Big fish, small pond - it's a give and take.

So, I started travelling. I moved to a bigger pond. There, I found more people that actually enjoyed ballroom dancing the way I did. And then there's the whole culture of the collegiate competition circuit - if you want to get better, work harder and dance more. And everybody is coming pretty much from the same place:

I'm in college for 3-6 years, and I want to learn something that's new and fun.

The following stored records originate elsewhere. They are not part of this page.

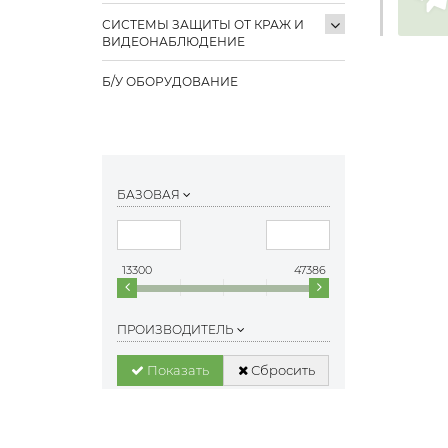
СИСТЕМЫ ЗАЩИТЫ ОТ КРАЖ И
ВИДЕОНАБЛЮДЕНИЕ
Б/У ОБОРУДОВАНИЕ
БАЗОВАЯ
13300
47386
ПРОИЗВОДИТЕЛЬ
Показать
Сбросить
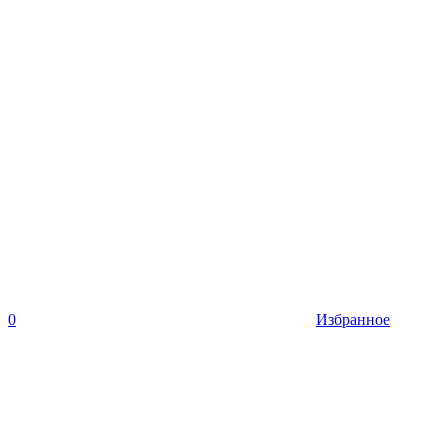
0
Избранное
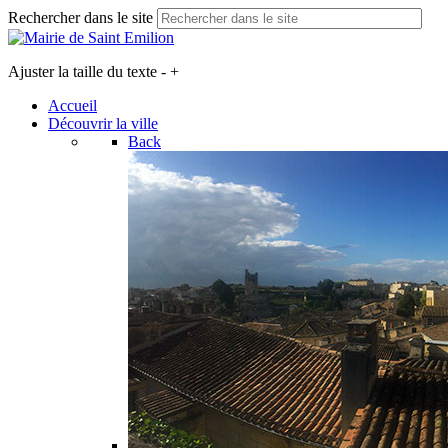
Rechercher dans le site
Ajuster la taille du texte
-
+
Accueil
Découvrir la ville
Back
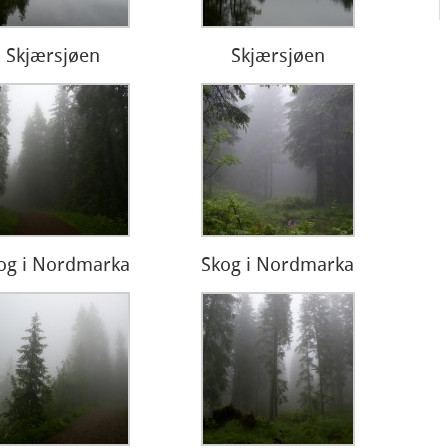
Skjærsjøen
Skjærsjøen
og i Nordmarka
Skog i Nordmarka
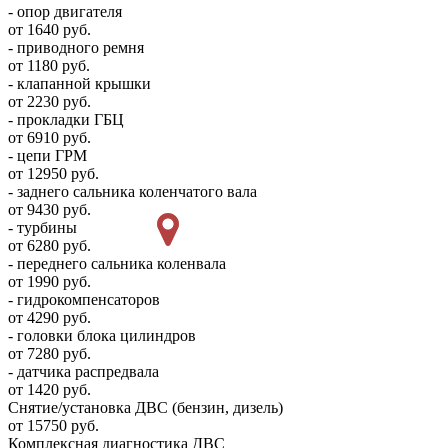
- опор двигателя
от 1640 руб.
- приводного ремня
от 1180 руб.
- клапанной крышки
от 2230 руб.
- прокладки ГБЦ
от 6910 руб.
- цепи ГРМ
от 12950 руб.
- заднего сальника коленчатого вала
от 9430 руб.
- турбины
от 6280 руб.
- переднего сальника коленвала
от 1990 руб.
- гидрокомпенсаторов
от 4290 руб.
- головки блока цилиндров
от 7280 руб.
- датчика распредвала
от 1420 руб.
Снятие/установка ДВС (бензин, дизель)
от 15750 руб.
Комплексная диагностика ДВС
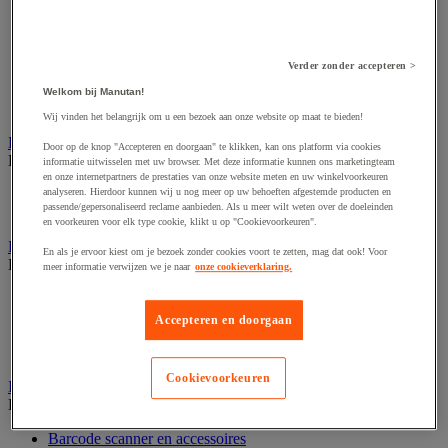
Audio- en Hi-Fi-apparatuur
Dynamisch en interactief weergavesysteem
Fotocamera, videocamera en verrekijker
Professionele audio en geluidsopname
Verder zonder accepteren >
Projectie en videoprojectie-apparatuur
Studioverlichting en accessoires
Welkom bij Manutan!
Tv, dvd-speler en Blu-ray
Wij vinden het belangrijk om u een bezoek aan onze website op maat te bieden!
Bewegwijzering en aanduidingsborden
Door op de knop "Accepteren en doorgaan" te klikken, kan ons platform via cookies
Bekijk de hele productgroep
informatie uitwisselen met uw browser. Met deze informatie kunnen ons marketingteam
en onze internetpartners de prestaties van onze website meten en uw winkelvoorkeuren
Deurnaambord
analyseren. Hierdoor kunnen wij u nog meer op uw behoeften afgestemde producten en
passende/gepersonaliseerd reclame aanbieden. Als u meer wilt weten over de doeleinden
Pictogram
en voorkeuren voor elk type cookie, klikt u op "Cookievoorkeuren".
Folderrek en -houder
En als je ervoor kiest om je bezoek zonder cookies voort te zetten, mag dat ook! Voor
Bekijk de hele productgroep
meer informatie verwijzen we je naar
onze cookieverklaring.
Folderrek
Mobiel folderrek
Accepteren en doorgaan
Tafel folderstandaard
Wandfolderhouder
Cookievoorkeuren
Inname en beheer van geld
Bekijk de hele productgroep
Barcode scanner en accessoires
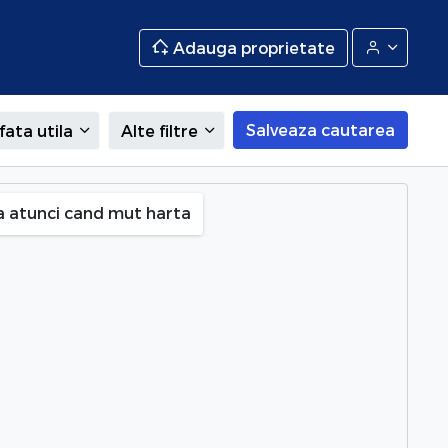
Adauga proprietate
Salveaza cautarea
fata utila
Alte filtre
a atunci cand mut harta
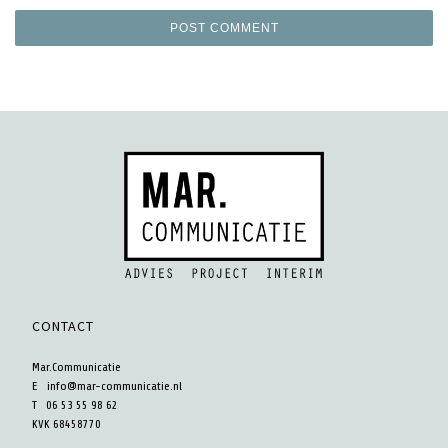
CONTACT
Mar.Communicatie
E
info@mar-communicatie.nl
T 06 53 55 98 62
KVK 68458770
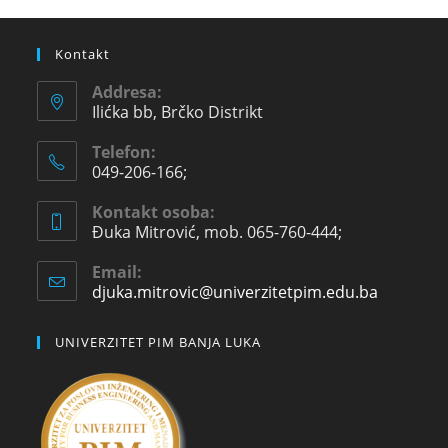
Kontakt
Addresa:
Ilićka bb, Brčko Distrikt
Telefon:
049-206-166;
Kontakt osoba:
Đuka Mitrović, mob. 065-760-444;
Email:
djuka.mitrovic@univerzitetpim.edu.ba
UNIVERZITET PIM BANJA LUKA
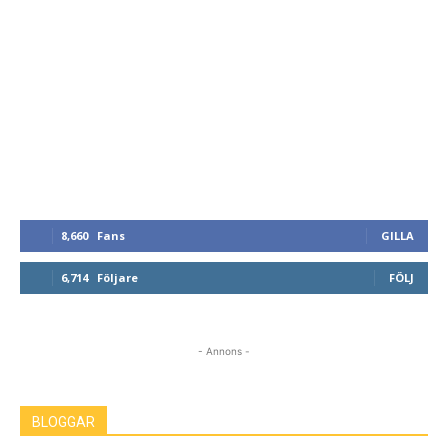
8,660
Fans
GILLA
6,714
Följare
FÖLJ
- Annons -
BLOGGAR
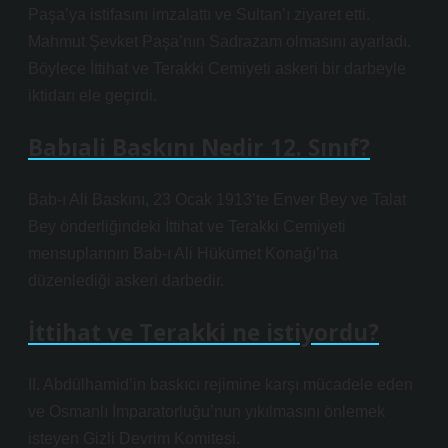
Paşa’ya istifasını imzalattı ve Sultan’ı ziyaret etti.
Mahmut Şevket Paşa’nın Sadrazam olmasını ayarladı.
Böylece İttihat ve Terakki Cemiyeti askeri bir darbeyle
iktidarı ele geçirdi.
Babıali Baskını Nedir 12. Sınıf?
Bab-ı Ali Baskını, 23 Ocak 1913’te Enver Bey ve Talat
Bey önderliğindeki İttihat ve Terakki Cemiyeti
mensuplarının Bab-ı Ali Hükümet Konağı’na
düzenlediği askeri darbedir.
İttihat ve Terakki ne istiyordu?
II. Abdülhamid’in baskıcı rejimine karşı mücadele eden
ve Osmanlı İmparatorluğu’nun yıkılmasını önlemek
isteyen Gizli Devrim Komitesi.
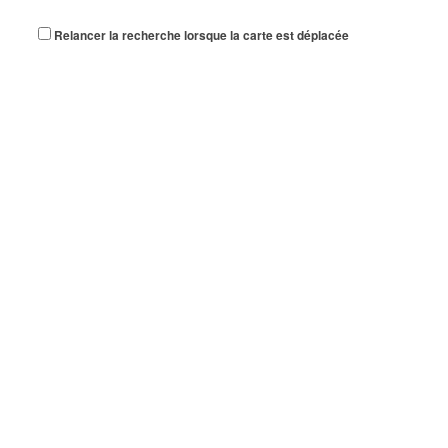
Relancer la recherche lorsque la carte est déplacée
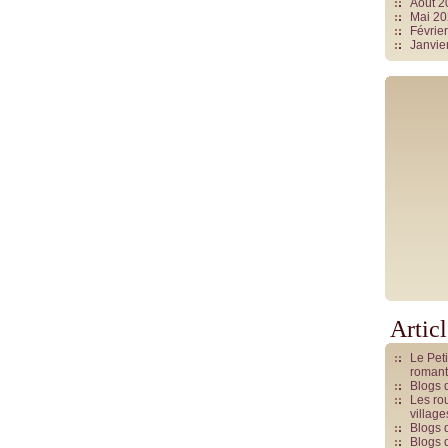
Août 
Mai 2
Févrie
Janvie
Artic
Le Pet
romant
Blogs 
Les rou
villag
Blogs 
Blogs 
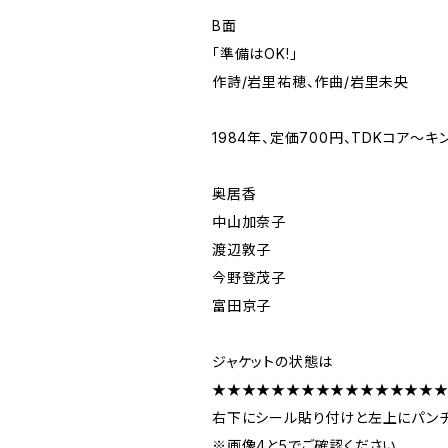
B面
「準備はOK!」
作詩/岩里祐穂、作曲/岩里未央
1984年、定価700円、TDKコア～キン
奥居香
中山加奈子
渡辺敦子
今野登茂子
富田京子
ジャケットの状態は
★★★★★★★★★★★★★★★
右下にシール貼り付けと左上にパン
※画像4と5でご確認ください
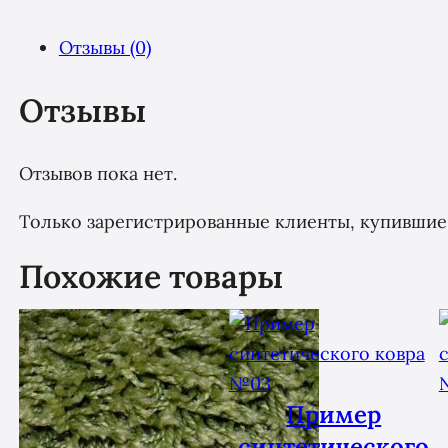
Отзывы (0)
Отзывы
Отзывов пока нет.
Только зарегистрированные клиенты, купившие 
Похожие товары
Пример
синтетического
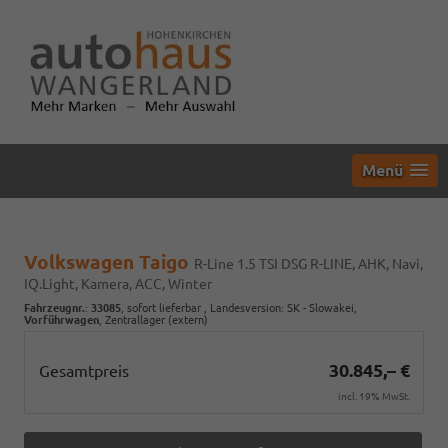
Menü
Volkswagen Taigo
R-Line 1.5 TSI DSG R-LINE, AHK, Navi,
IQ.Light, Kamera, ACC, Winter
Fahrzeugnr.
:
33085
,
sofort lieferbar
, Landesversion: SK - Slowakei,
Vorführwagen
, Zentrallager (extern)
30.845,– €
Gesamtpreis
incl. 19% MwSt.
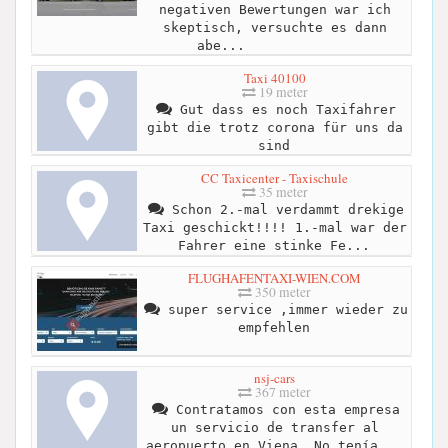
negativen Bewertungen war ich
skeptisch, versuchte es dann
abe...
Taxi 40100
19 meter
Gut dass es noch Taxifahrer
gibt die trotz corona für uns da
sind
CC Taxicenter - Taxischule
35 meter
Schon 2.-mal verdammt drekige
Taxi geschickt!!!! 1.-mal war der
Fahrer eine stinke Fe...
FLUGHAFENTAXI-WIEN.COM
350 meter
super service ,immer wieder zu
empfehlen
nsj-cars
367 meter
Contratamos con esta empresa
un servicio de transfer al
aeropuerto en Viena. No tenía...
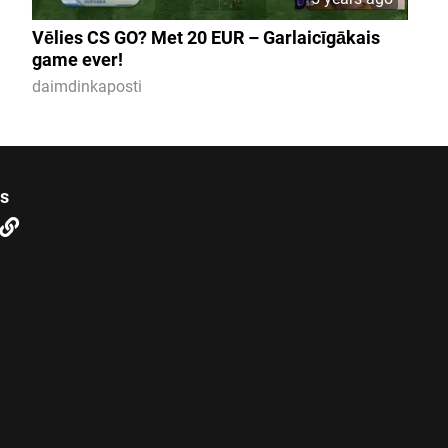
Vēlies CS GO? Met 20 EUR – Garlaicīgākais
game ever!
daimdinkaposti
us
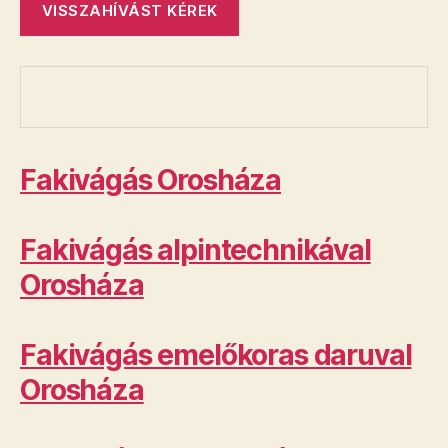
Fakivágás Orosháza
Fakivágás alpintechnikával
Orosháza
Fakivágás emelőkoras daruval
Orosháza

So sure, people develop tastes - some people get obsessed and become great quickly; others chill in Bronze and compete on weekends that they and their partner are free. And despite the wide spectrum of personalities and goals ("I just want to meet girls", "I need an excuse to exercise", "this is fun and I'll do it my whole life", etc.), there's still a pretty universal camaraderie among the college crowd.
  • Sure, let's have an afterparty. 
  • Check out this video on youtube. 
  • Let's all go to the social. 
  • Let's all do a fundraiser. 
  • Let's carpool and then crash on a couch.
  • Let's reserve the studio from 10 pm to 12 am then get a drink afterwards.
It's a blast, for sure -

But

- and I never though that I, of all people, would ever say this -

what if it's a little too much fun?

Ok, imma have to explain that one. I mean, what if somebody wanted to get a little more...serious about dancing? What if ballroom dance became more than a hobby or pastime, and became more of a lifestyle? What if that's not a means to an end - when the switch happens from:
"Oh, I'll learn how to dance in order to meet people."  

-to-

"I only want to meet people who dance."
 OR 

"My partner isn't free tonight. Guess I'll play a video game/go to the pub/watch a movie."

-to-

"My partner isn't free tonight. Guess I'll go practice alone/find somebody else/watch pros on youtube."

I may not be quite so crazy as that, but I'm getting there. I feel like a clingy boyfriend, and ballroom dance is my girl. I spend all my money on dance, I think about dancing throughout the day, when I am forced to take a break from dance (sprained ankle, etc), I still try to show up at places where I know where ballroom dance will be and "accidentally run into" it, and try to gauge if ballroom misses me as much as I miss it.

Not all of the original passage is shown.